[Supplied entries Boundary: Start]

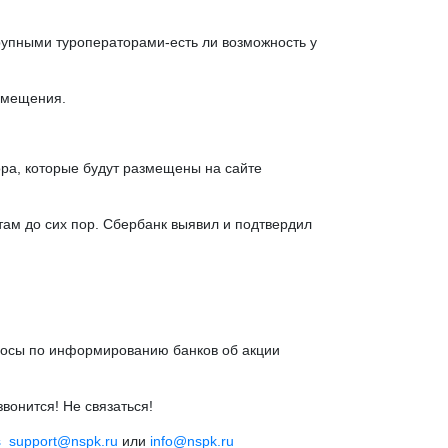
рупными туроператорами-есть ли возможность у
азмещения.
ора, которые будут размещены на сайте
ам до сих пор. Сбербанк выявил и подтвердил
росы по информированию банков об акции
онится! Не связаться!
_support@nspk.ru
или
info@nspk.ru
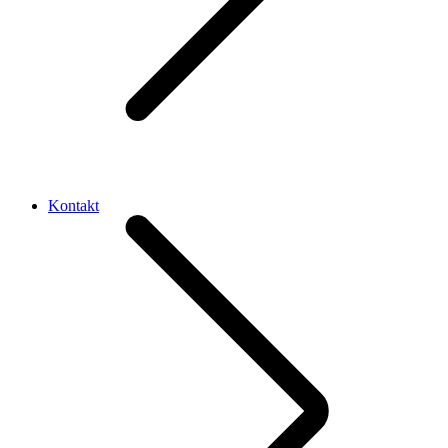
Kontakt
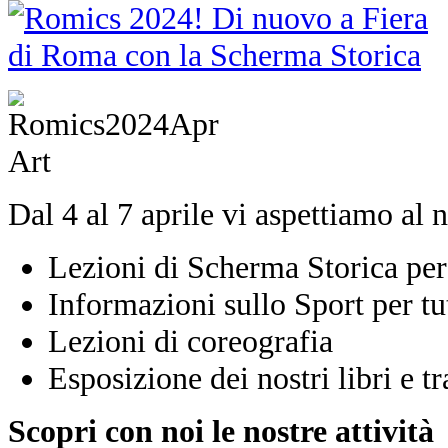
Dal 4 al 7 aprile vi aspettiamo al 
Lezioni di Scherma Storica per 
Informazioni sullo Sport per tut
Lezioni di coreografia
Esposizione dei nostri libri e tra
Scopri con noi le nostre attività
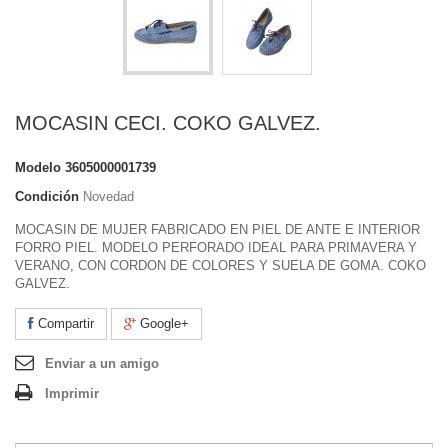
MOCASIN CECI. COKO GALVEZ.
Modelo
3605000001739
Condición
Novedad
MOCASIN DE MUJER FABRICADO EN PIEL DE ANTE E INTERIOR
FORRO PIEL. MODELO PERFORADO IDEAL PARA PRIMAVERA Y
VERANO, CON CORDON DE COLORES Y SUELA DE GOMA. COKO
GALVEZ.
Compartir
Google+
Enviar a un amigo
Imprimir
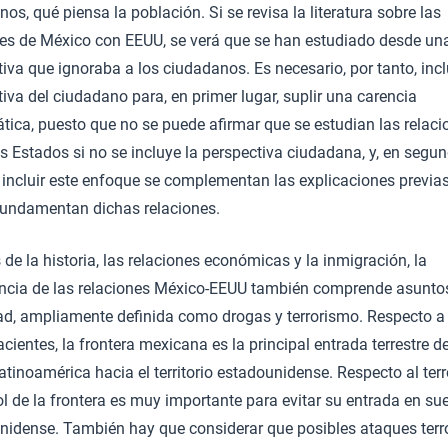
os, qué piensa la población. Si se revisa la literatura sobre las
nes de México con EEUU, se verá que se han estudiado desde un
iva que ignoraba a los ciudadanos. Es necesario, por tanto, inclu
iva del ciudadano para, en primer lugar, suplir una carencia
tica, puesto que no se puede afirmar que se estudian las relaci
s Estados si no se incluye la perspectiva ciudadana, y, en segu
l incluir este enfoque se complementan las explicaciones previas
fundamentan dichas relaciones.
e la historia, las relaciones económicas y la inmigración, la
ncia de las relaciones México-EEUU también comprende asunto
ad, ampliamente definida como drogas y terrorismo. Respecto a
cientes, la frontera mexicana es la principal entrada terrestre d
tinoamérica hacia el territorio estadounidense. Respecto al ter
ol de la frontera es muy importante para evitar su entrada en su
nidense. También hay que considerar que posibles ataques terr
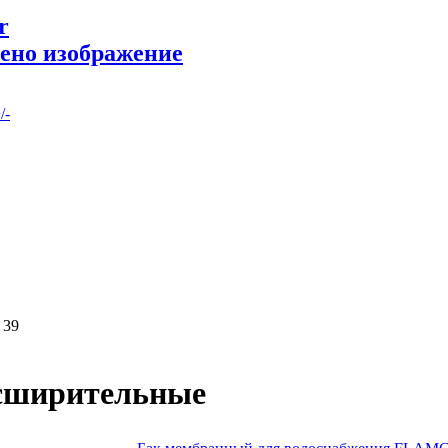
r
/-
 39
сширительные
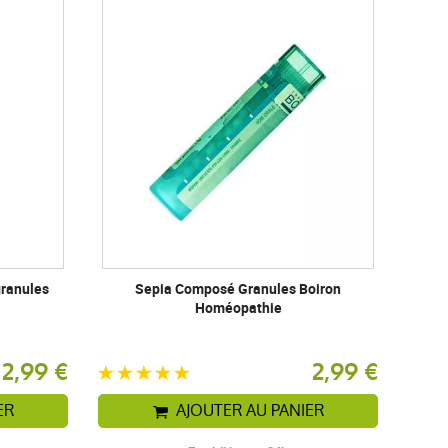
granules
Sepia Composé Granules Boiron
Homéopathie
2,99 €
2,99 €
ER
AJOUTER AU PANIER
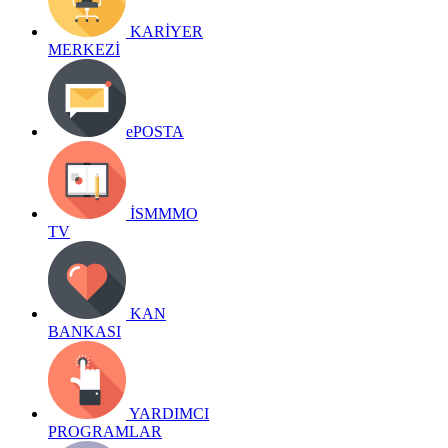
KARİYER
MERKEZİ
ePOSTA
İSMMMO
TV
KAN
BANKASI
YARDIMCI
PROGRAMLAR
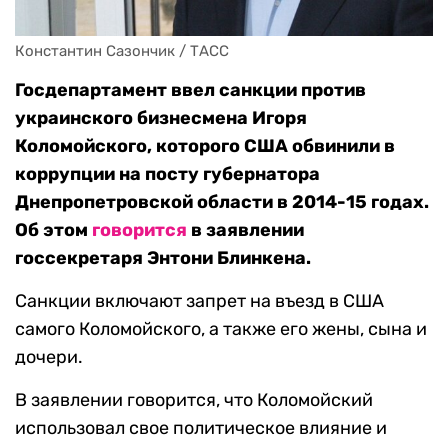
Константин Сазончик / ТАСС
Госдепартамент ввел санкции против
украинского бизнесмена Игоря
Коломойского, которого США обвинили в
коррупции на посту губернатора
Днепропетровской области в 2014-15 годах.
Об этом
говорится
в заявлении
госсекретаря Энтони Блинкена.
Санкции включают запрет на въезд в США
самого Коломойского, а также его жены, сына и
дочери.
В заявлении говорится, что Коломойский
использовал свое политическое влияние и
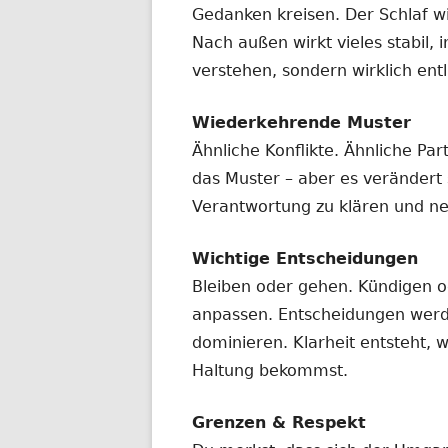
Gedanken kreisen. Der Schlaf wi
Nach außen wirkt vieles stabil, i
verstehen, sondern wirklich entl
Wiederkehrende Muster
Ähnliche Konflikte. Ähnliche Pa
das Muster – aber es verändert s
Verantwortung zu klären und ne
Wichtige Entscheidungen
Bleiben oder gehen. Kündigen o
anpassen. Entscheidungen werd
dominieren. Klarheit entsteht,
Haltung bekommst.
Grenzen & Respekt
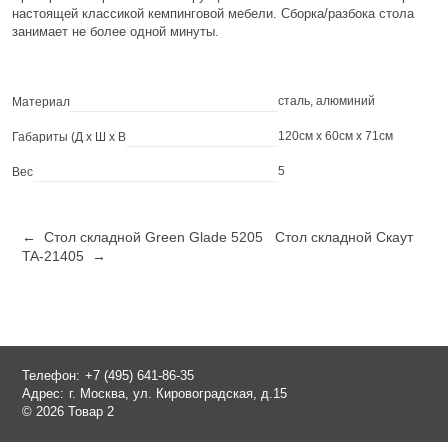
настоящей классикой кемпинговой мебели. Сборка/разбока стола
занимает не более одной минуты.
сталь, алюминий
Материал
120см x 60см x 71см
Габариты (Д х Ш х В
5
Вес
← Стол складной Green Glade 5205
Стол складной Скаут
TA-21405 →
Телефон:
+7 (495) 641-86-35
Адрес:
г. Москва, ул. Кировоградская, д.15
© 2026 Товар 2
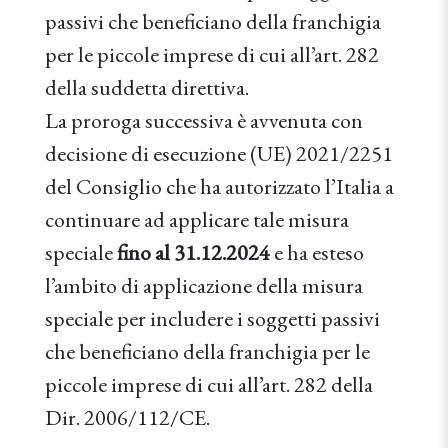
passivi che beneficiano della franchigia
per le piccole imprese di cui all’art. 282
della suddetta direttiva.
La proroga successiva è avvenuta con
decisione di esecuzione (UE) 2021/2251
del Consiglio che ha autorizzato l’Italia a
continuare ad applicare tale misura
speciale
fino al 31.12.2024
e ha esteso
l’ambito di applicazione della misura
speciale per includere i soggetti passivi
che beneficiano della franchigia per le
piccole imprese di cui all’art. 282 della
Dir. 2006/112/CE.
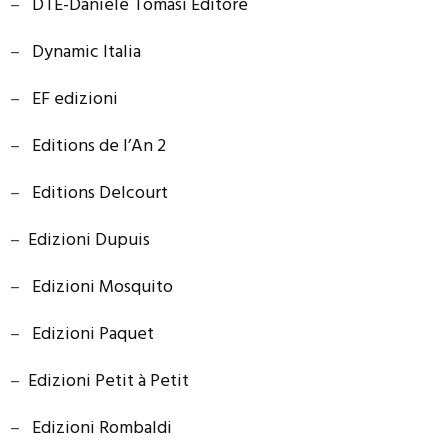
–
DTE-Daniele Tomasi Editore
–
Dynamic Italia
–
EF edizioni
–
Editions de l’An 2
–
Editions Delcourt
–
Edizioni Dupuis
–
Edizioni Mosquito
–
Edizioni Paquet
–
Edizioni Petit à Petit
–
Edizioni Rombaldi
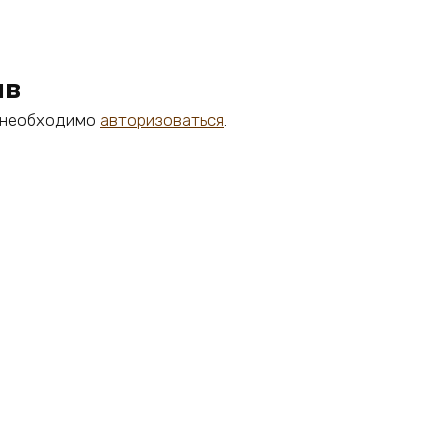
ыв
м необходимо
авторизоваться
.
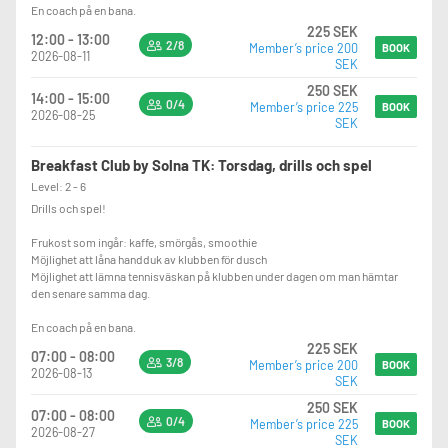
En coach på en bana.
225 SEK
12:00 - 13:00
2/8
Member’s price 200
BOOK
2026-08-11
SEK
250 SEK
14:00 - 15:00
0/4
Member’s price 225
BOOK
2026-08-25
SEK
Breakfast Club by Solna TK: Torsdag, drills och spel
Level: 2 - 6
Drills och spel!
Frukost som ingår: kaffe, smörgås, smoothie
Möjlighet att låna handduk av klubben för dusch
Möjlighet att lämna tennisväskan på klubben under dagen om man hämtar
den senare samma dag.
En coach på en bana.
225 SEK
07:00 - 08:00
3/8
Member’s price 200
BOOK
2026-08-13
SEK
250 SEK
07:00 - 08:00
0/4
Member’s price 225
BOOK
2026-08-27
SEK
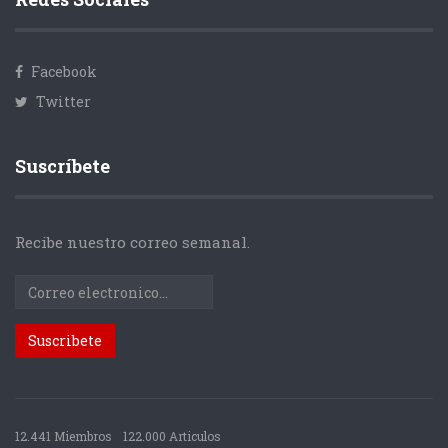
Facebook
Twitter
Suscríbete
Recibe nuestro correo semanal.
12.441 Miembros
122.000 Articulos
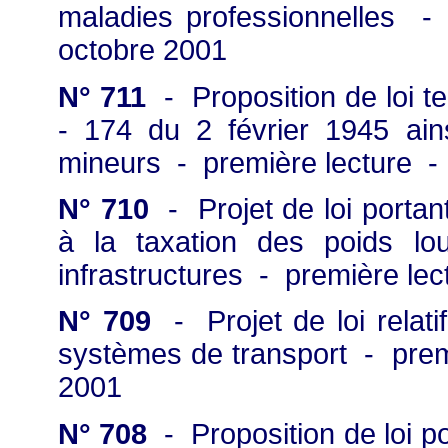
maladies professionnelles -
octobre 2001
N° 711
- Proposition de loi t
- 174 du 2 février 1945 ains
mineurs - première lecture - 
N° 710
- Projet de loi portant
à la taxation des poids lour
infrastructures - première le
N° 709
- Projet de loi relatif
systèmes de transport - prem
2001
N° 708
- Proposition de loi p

[Supplied entries Boundary: End]

(What to work on) If a line in the records above has the word "piccole", copy it out.

(Output for this exercise)
per le piccole imprese di cui all’art. 282
piccole imprese di cui all’art. 282 della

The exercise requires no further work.